# Diving Deeper into Weights & Biases

In this notebook, we will explore the following

* Versioning datasets using [Artifacts](https://docs.wandb.ai/guides/artifacts).
* Exploring and visualizing our datasets with [Tables](https://docs.wandb.ai/guides/data-vis).

## Import the Libraries

In [None]:
import wandb

import os
import pandas as pd

## Logging Dataset to Artifacts

Download the `train.csv` and `test.csv` files from [Titanic - Machine Learning from Disaster](https://www.kaggle.com/competitions/titanic/data) and place them in the `data` directory.

In [None]:
# Initialize a WandB Run
wandb.init(project="mlops-zoomcamp-wandb", job_type="log_data")
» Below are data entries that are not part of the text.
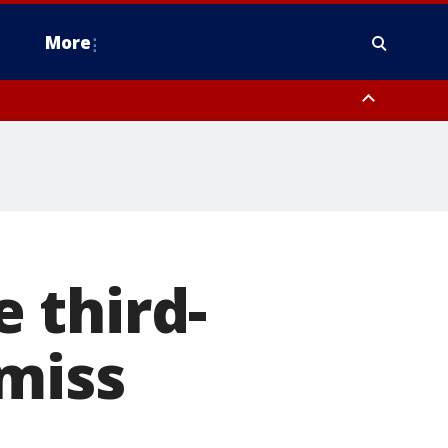
More
estern Montgomery County, Delaware County, Lower Bucks County,
 County, Ocean County, New Castle County
 third-
miss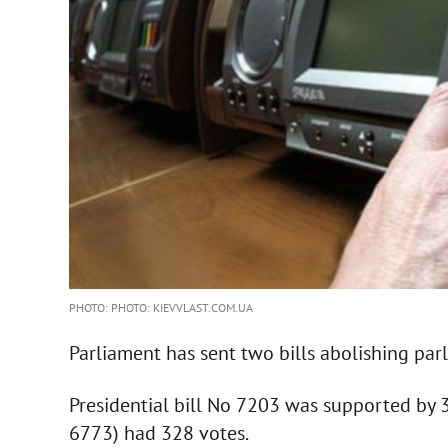
PHOTO: PHOTO: KIEVVLAST.COM.UA
Parliament has sent two bills abolishing par
Presidential bill No 7203 was supported by 
6773) had 328 votes.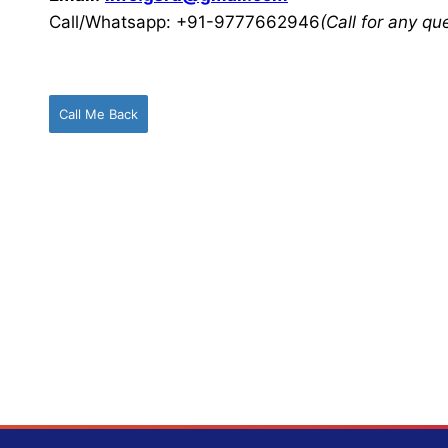
Call/Whatsapp: +91-9777662946
(Call for any q
Call Me Back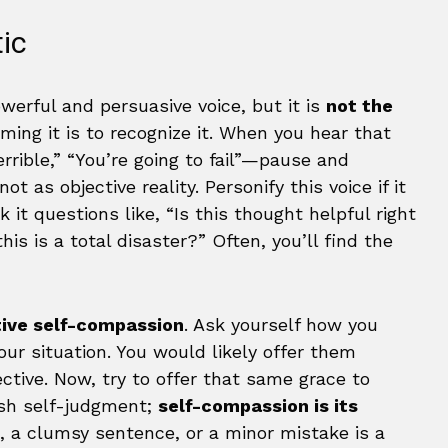
tic
powerful and persuasive voice, but it is
not the
rming it is to recognize it. When you hear that
errible,” “You’re going to fail”—pause and
not as objective reality. Personify this voice if it
sk it questions like, “Is this thought helpful right
is is a total disaster?” Often, you’ll find the
tive self-compassion
. Ask yourself how you
ur situation. You would likely offer them
tive. Now, try to offer that same grace to
rsh self-judgment;
self-compassion is its
po, a clumsy sentence, or a minor mistake is a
# Log the `data` directory as an artifact
artifact = wandb.Artifact('Titanic', type='dataset', metadata={"Source": "https://www.kaggle.com/competitions/titanic/data"})
artifact.add_dir('data')
wandb.log_artifact(artifact)

# End the WandB Run
wandb.finish()

## Versioning the Data

In [None]:
# Initialize a WandB Run
wandb.init(project="mlops-zoomcamp-wandb", job_type="log_data")
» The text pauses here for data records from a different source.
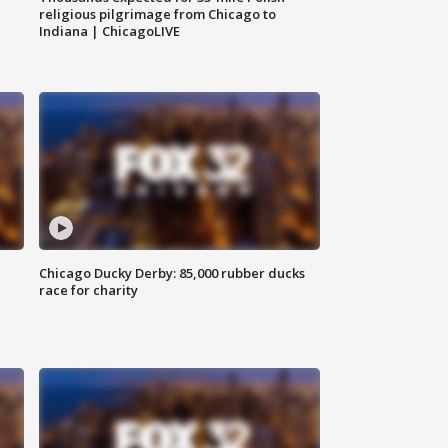
religious pilgrimage from Chicago to
Indiana | ChicagoLIVE
Chicago Ducky Derby: 85,000 rubber ducks
race for charity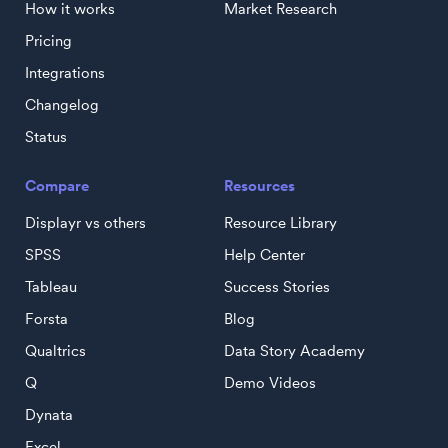
How it works
Market Research
Pricing
Integrations
Changelog
Status
Compare
Resources
Displayr vs others
Resource Library
SPSS
Help Center
Tableau
Success Stories
Forsta
Blog
Qualtrics
Data Story Academy
Q
Demo Videos
Dynata
Excel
# Fetch the dataset artifact 
artifact = wandb.use_artifact('geekyrakshit/mlops-zoomcamp-wandb/Titanic:v0', type='dataset')
artifact_dir = artifact.download()

Read the dataset files

In [None]:
train_df = pd.read_csv(os.path.join(artifact_dir, "train.csv"))
test_df = pd.read_csv(os.path.join(artifact_dir, "test.csv"))

In [None]:
num_train_examples = int(0.8 * len(train_df))
num_val_examples = len(train_df) - num_train_examples

print(num_train_examples, num_val_examples)

In [None]:
train_df["Split"] = ["Train"] * num_train_examples + ["Validation"] * num_val_examples
train_df.to_csv("data/train.csv", encoding='utf-8', index=False)

In [None]:
# Log the `data` directory as an artifact
artifact = wandb.Artifact('Titanic', type='dataset', metadata={"Source": "https://www.kaggle.com/competitions/titanic/data"})
artifact.add_dir('data')
wandb.log_artifact(artifact)

# End the WandB Run
wandb.finish()

## Explore the Dataset

In [None]:
# Initialize a WandB Run
wandb.init(project="mlops-zoomcamp-wandb", job_type="explore_data")
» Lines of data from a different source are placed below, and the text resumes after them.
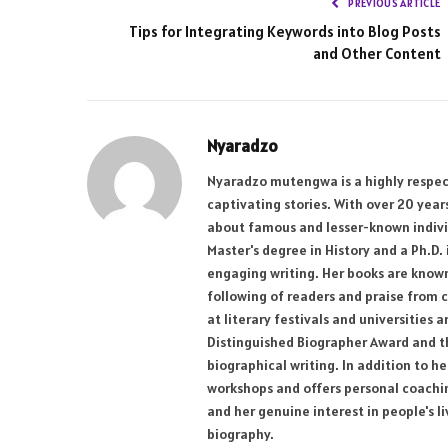
PREVIOUS ARTICLE
Tips for Integrating Keywords into Blog Posts
and Other Content
Nyaradzo
Nyaradzo mutengwa is a highly respect
captivating stories. With over 20 yea
about famous and lesser-known individ
Master's degree in History and a Ph.D.
engaging writing. Her books are known 
following of readers and praise from c
at literary festivals and universities
Distinguished Biographer Award and the
biographical writing. In addition to h
workshops and offers personal coaching
and her genuine interest in people's l
biography.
# Fetch the latest version of the dataset artifact 
artifact = wandb.use_artifact('geekyrakshit/mlops-zoomcamp-wandb/Titanic:latest', type='dataset')
artifact_dir = artifact.download()

# Read the files
train_val_df = pd.read_csv(os.path.join(artifact_dir, "train.csv"))
test_df = pd.read_csv(os.path.join(artifact_dir, "test.csv"))

In [None]:
# Create tables corresponding to datasets
train_val_table = wandb.Table(dataframe=train_val_df)
test_table = wandb.Table(dataframe=test_df)

# Log the tables to Weights & Biases
wandb.log({
    "Train-Val-Table": train_val_table,
    "Test-Table": test_table
})

# End the WandB Run
wandb.finish()